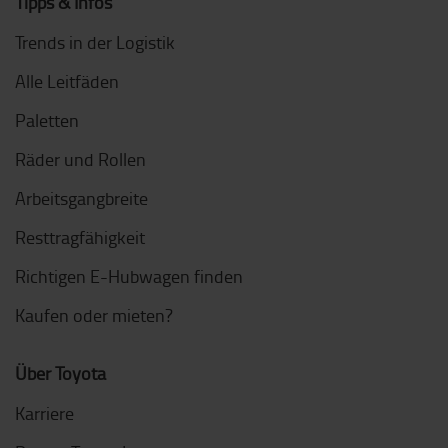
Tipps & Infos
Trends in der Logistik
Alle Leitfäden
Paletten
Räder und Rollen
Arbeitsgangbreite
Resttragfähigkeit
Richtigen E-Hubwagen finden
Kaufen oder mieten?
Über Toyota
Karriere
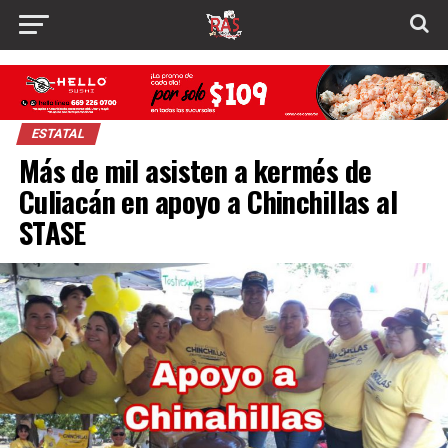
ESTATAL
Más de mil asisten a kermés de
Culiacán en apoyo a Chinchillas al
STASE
# # # # #
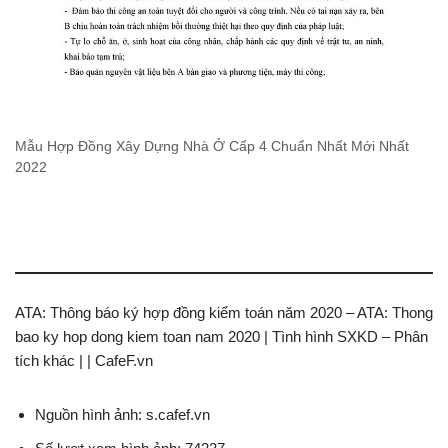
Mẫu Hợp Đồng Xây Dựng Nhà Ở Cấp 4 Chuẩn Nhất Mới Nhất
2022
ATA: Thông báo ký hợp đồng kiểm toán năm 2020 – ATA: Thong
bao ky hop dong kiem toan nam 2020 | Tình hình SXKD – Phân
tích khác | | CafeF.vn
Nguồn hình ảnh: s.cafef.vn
# # # # #
REQUIRED WORK —
Everything above from the line with "Mẫu Hợp Đồng" to the line with "Nguồn hình ảnh: s.cafef.vn", both included, must be repeated exactly, and nothing outside that range.

TASK RESULT —
Mẫu Hợp Đồng Xây Dựng Nhà Ở Cấp 4 Chuẩn Nhất Mới Nhất
2022
ATA: Thông báo ký hợp đồng kiểm toán năm 2020 – ATA: Thong
bao ky hop dong kiem toan nam 2020 | Tình hình SXKD – Phân
tích khác | | CafeF.vn
Nguồn hình ảnh: s.cafef.vn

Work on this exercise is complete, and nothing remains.